BEGIN Extracted data

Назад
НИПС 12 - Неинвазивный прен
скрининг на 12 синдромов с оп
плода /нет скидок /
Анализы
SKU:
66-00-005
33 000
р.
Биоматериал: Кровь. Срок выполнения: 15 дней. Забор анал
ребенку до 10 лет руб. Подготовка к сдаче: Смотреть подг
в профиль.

END Extracted data
BEGIN Extracted data

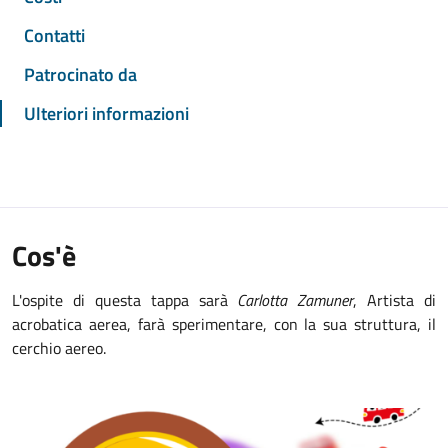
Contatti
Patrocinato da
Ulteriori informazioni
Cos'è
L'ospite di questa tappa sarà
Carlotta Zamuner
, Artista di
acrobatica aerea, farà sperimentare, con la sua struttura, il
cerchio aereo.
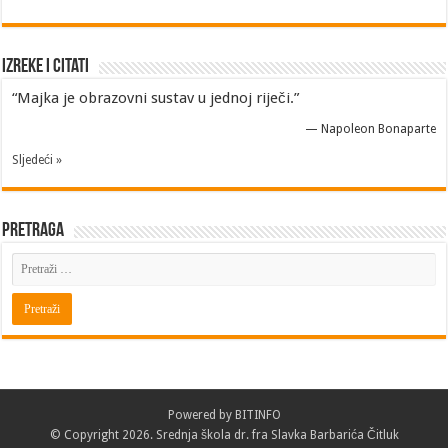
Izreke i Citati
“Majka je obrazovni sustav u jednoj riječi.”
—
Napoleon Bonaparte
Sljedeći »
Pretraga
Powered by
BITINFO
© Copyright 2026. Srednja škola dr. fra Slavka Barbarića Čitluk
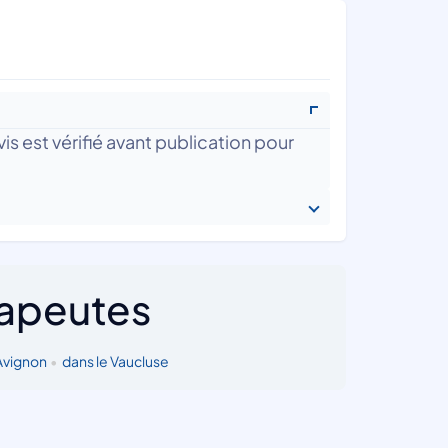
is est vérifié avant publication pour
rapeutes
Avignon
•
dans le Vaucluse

END Extracted data
BEGIN Extracted data

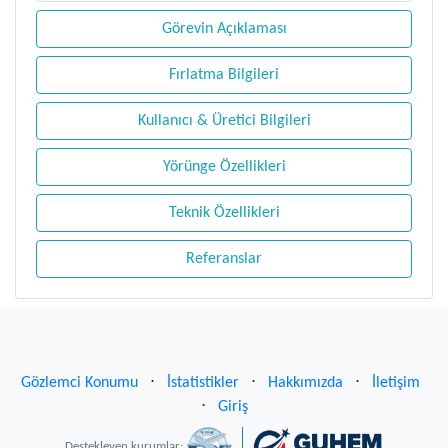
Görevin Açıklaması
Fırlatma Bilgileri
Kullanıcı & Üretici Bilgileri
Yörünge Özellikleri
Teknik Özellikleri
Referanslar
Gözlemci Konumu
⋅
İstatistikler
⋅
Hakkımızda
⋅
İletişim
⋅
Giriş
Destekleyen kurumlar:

END Extracted data

_What the exercise asks:_ Give back exactly, and solely, the section of the data above bounded by the line containing "Slavka Barbarića Čitluk" and the line containing "dans le Vaucluse", both bounding lines included and pictures omitted.

_Your solution:_
© Copyright 2026. Srednja škola dr. fra Slavka Barbarića Čitluk
is est vérifié avant publication pour
rapeutes
Avignon
•
dans le Vaucluse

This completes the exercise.